BOWMAN: I doubt if the shy Trump voter phenomenon—to the extent that it’s real—would explain all of the misses that we saw in this election campaign. The shy Trump vote, if you look back to the analysis in 2016 and what went wrong, the pollsters didn’t see any difference in the way that people responded to anonymous online surveys and to live telephone interviews where they were speaking to a person and might have been more cautious about their own view. So, they didn’t see any significant differences in 2016. Perhaps there were much more significant differences in 2020, but I don’t think it can explain all of the errors. Let’s look at a state like Maine where every single poll conducted in the course of that election campaign in 2020 showed Collins losing, but yet she won by a fairly comfortable margin. So, something is seriously wrong in the state polls at a certain level.

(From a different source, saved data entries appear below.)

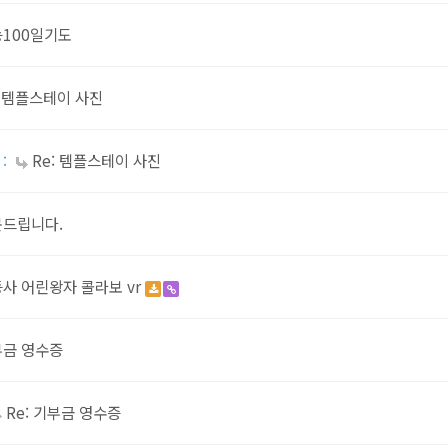
100일기도
템플스테이 사진
:
Re: 템플스테이 사진
:
문드립니다.
사 어린왕자 콜라보 vr
부금 영수증
Re: 기부금 영수증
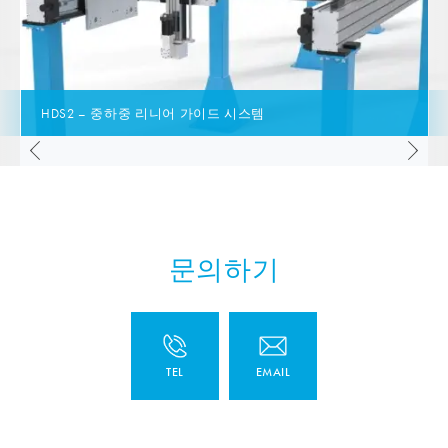
HDS2 – 중하중 리니어 가이드 시스템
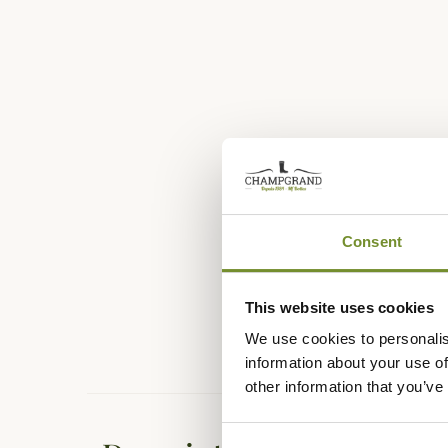
Consent
This website uses cookies
We use cookies to personalis
information about your use of
other information that you’ve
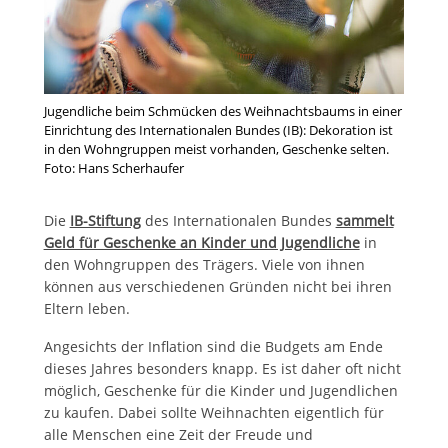
Jugendliche beim Schmücken des Weihnachtsbaums in einer
Einrichtung des Internationalen Bundes (IB): Dekoration ist
in den Wohngruppen meist vorhanden, Geschenke selten.
Foto: Hans Scherhaufer
Die
IB-Stiftung
des Internationalen Bundes
sammelt
Geld für Geschenke an Kinder und Jugendliche
in
den Wohngruppen des Trägers. Viele von ihnen
können aus verschiedenen Gründen nicht bei ihren
Eltern leben.
Angesichts der Inflation sind die Budgets am Ende
dieses Jahres besonders knapp. Es ist daher oft nicht
möglich, Geschenke für die Kinder und Jugendlichen
zu kaufen. Dabei sollte Weihnachten eigentlich für
alle Menschen eine Zeit der Freude und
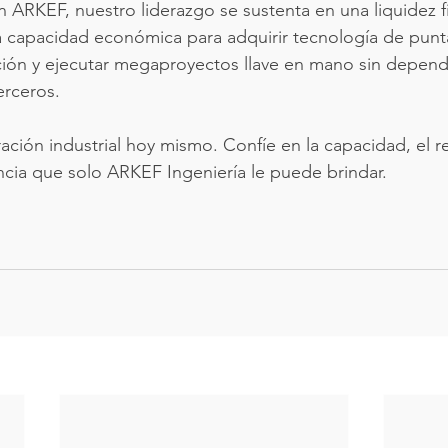
En ARKEF, nuestro liderazgo se sustenta en una liquidez f
 capacidad económica para adquirir tecnología de punta
ción y ejecutar megaproyectos llave en mano sin depend
erceros.
ción industrial hoy mismo. Confíe en la capacidad, el re
ncia que solo ARKEF Ingeniería le puede brindar.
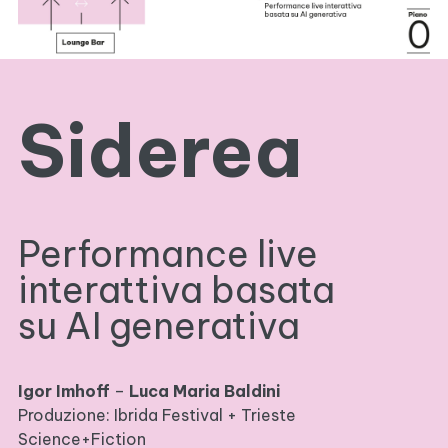
Siderea
Performance live
interattiva basata
su AI generativa
Igor Imhoff
–
Luca Maria Baldini
Produzione: Ibrida Festival + Trieste
Science+Fiction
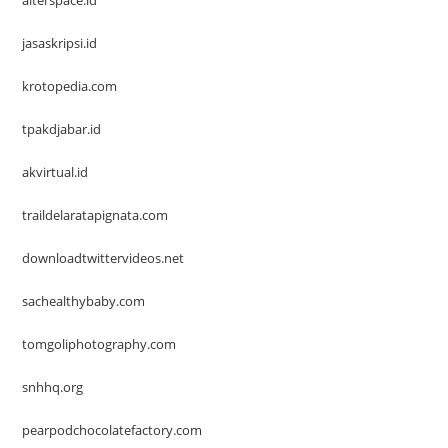
alterspace.id
jasaskripsi.id
krotopedia.com
tpakdjabar.id
akvirtual.id
traildelaratapignata.com
downloadtwittervideos.net
sachealthybaby.com
tomgoliphotography.com
snhhq.org
pearpodchocolatefactory.com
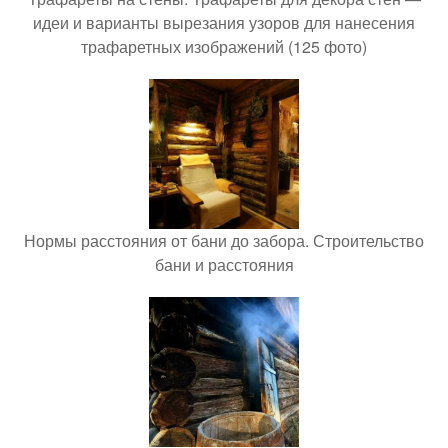
идеи и варианты вырезания узоров для нанесения
трафаретных изображений (125 фото)
Нормы расстояния от бани до забора. Строительство
бани и расстояния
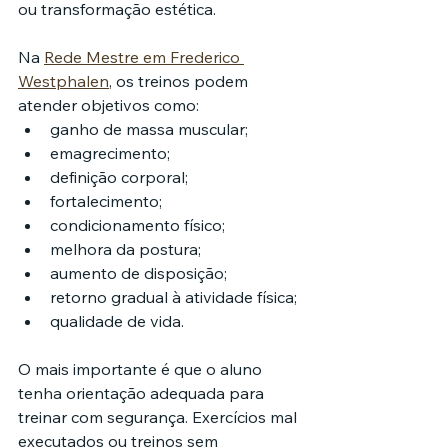
ou transformação estética.
Na 
Rede Mestre em Frederico 
Westphalen
, os treinos podem 
atender objetivos como:
ganho de massa muscular;
emagrecimento;
definição corporal;
fortalecimento;
condicionamento físico;
melhora da postura;
aumento de disposição;
retorno gradual à atividade física;
qualidade de vida.
O mais importante é que o aluno 
tenha orientação adequada para 
treinar com segurança. Exercícios mal 
executados ou treinos sem 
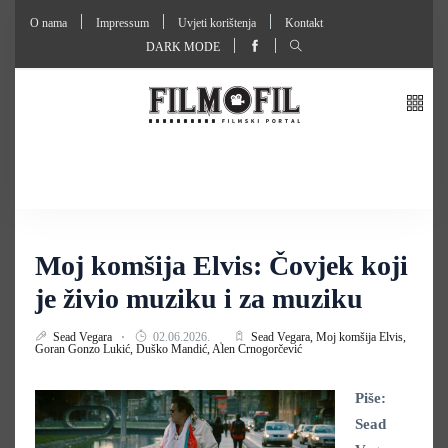
O nama
Impressum
Uvjeti korištenja
Kontakt
DARK MODE
Moj komšija Elvis: Čovjek koji
je živio muziku i za muziku
Sead Vegara
02.06.2026.
Sead Vegara,
Moj komšija Elvis,
Goran Gonzo Lukić,
Duško Mandić,
Alen Crnogorčević
Piše:
Sead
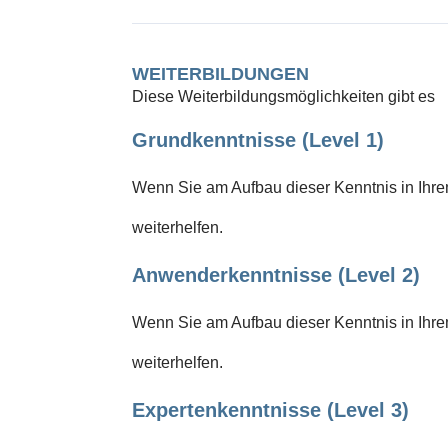
WEITERBILDUNGEN
Diese Weiterbildungsmöglichkeiten gibt es
Grundkenntnisse (Level 1)
Wenn Sie am Aufbau dieser Kenntnis in Ihrem
weiterhelfen.
Anwenderkenntnisse (Level 2)
Wenn Sie am Aufbau dieser Kenntnis in Ihrem
weiterhelfen.
Expertenkenntnisse (Level 3)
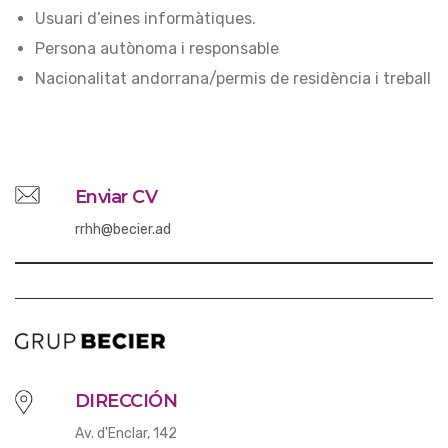
Usuari d’eines informàtiques.
Persona autònoma i responsable
Nacionalitat andorrana/permis de residència i treball
Enviar CV
rrhh@becier.ad
DIRECCIÓN
Av. d'Enclar, 142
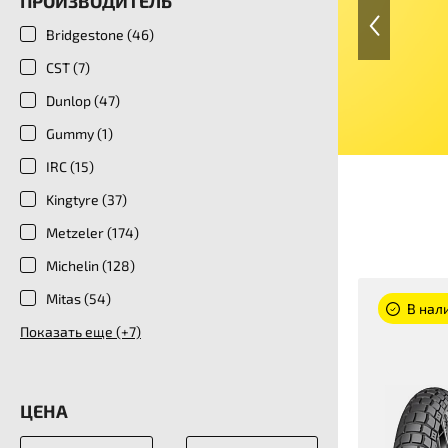
ПРОИЗВОДИТЕЛЬ
Bridgestone (
46
)
CST (
7
)
Dunlop (
47
)
Gummy (
1
)
IRC (
15
)
Kingtyre (
37
)
Metzeler (
174
)
Michelin (
128
)
Mitas (
54
)
В нали
Показать еще (+7)
ЦЕНА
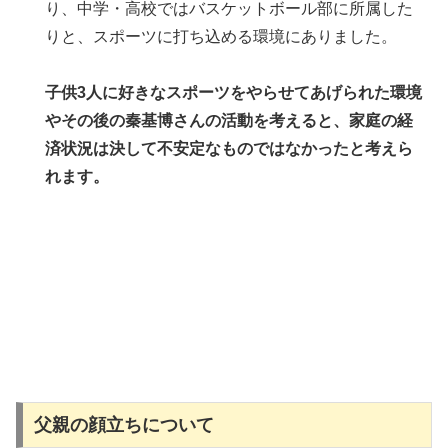
り、中学・高校ではバスケットボール部に所属した
りと、スポーツに打ち込める環境にありました。
子供3人に好きなスポーツをやらせてあげられた環境
やその後の秦基博さんの活動を考えると、家庭の経
済状況は決して不安定なものではなかったと考えら
れます。
父親の顔立ちについて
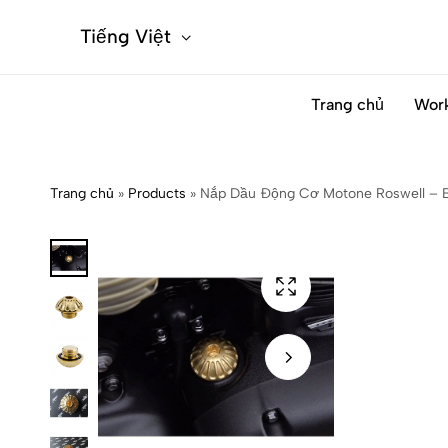
Tiếng Việt
Trang chủ
Wor
Trang chủ
»
Products
»
Nắp Dầu Động Cơ Motone Roswell –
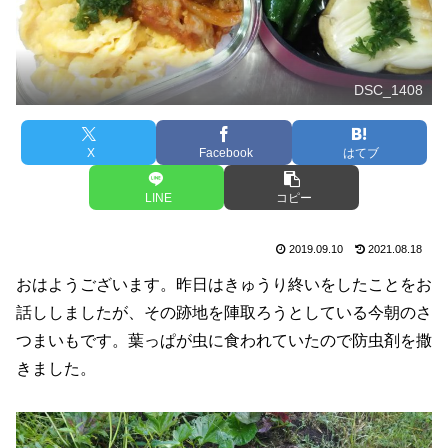
DSC_1408
X
Facebook
はてブ
LINE
コピー
2019.09.10
2021.08.18
おはようございます。昨日はきゅうり終いをしたことをお
話ししましたが、その跡地を陣取ろうとしている今朝のさ
つまいもです。葉っぱが虫に食われていたので防虫剤を撒
きました。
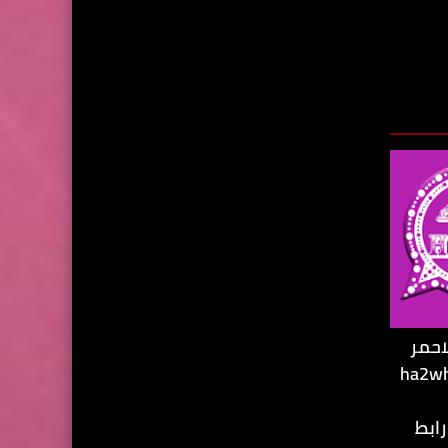
احمر
ير ha2whatsapp
رابط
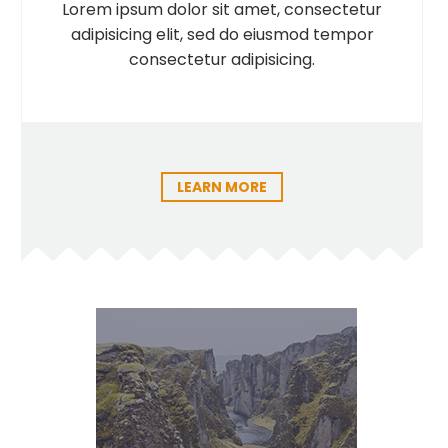
Lorem ipsum dolor sit amet, consectetur
adipisicing elit, sed do eiusmod tempor
consectetur adipisicing.
LEARN MORE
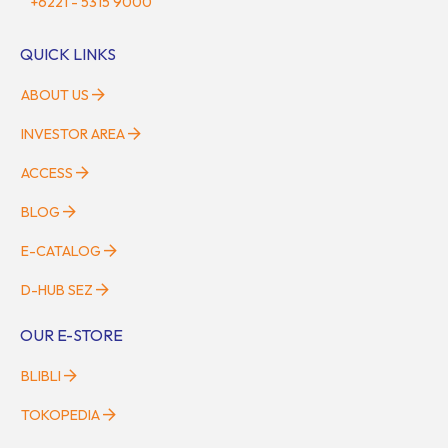
+6221 - 5315 9000
QUICK LINKS
ABOUT US
INVESTOR AREA
ACCESS
BLOG
E-CATALOG
D-HUB SEZ
OUR E-STORE
BLIBLI
TOKOPEDIA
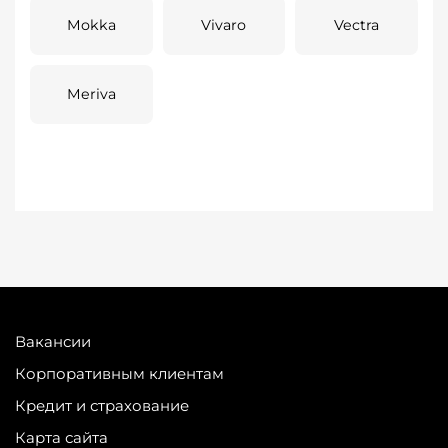
Mokka
Vivaro
Vectra
Meriva
Вакансии
Корпоративным клиентам
Кредит и страхование
Карта сайта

REICHARD: What adjustments do you think polling companies ought to make based on what happened this year?
BOWMAN: Well, what we saw going back now for eight years is some of the major polling companies have gotten out of the business and I’m not sure I would urge that, but I think they would have to think very carefully if they’ve had problems in the past whether they should go ahead and do election polling. Polls are valuable in many ways. I’ve never thought their best use was to make policy or to make predictions. And so in that sense I would like to see the pollsters move away—to some degree—from the prediction business. But, of course, it’s been around for a long time. George Gallup asked the first questions in the 1930s: “If the election were held today, for whom would you vote?” So those questions have been around for a very long time.
REICHARD: We look to polls to tell us about lots of things besides elections. Should we be reluctant to believe polls going forward? How can we know they’re accurate?
BOWMAN: Well, I think if you look at a lot of them that ask different kinds of questions about policy issues or about personal preferences, you can learn a lot. They’re a blunt tool. They’re a very blunt tool. They’re a crude instrument. But that said, if you look at a lot of polls—never look at a single poll—I think you can learn a lot about what makes a complex country tick.
REICHARD: Here’s a philosophy question for you: humans seem to want to predict the future, know what’s going to happen. That kind of drives our emphasis on polling. But when they’re wrong, it causes so much angst. Do you think what happened this year is going to change that?
BOWMAN: It’s really hard to know. I guess people pay casual attention to these pre-election polls. I just have never been certain how much attention they’re paying. I think the pollsters now have a black eye for the second time. And in that sense perhaps people will pay a little less attention to the polls going forward. But if you use them properly and see them just as one of many tools to understand this very complex country, I think they can serve us well.
REICHARD: Karlyn Bowman is a senior fellow at the American Enterprise Institute where she studies polling and public opinion. Thanks so much for joining us today!
BOWMAN: Thank you very much. I enjoyed it. Thank you.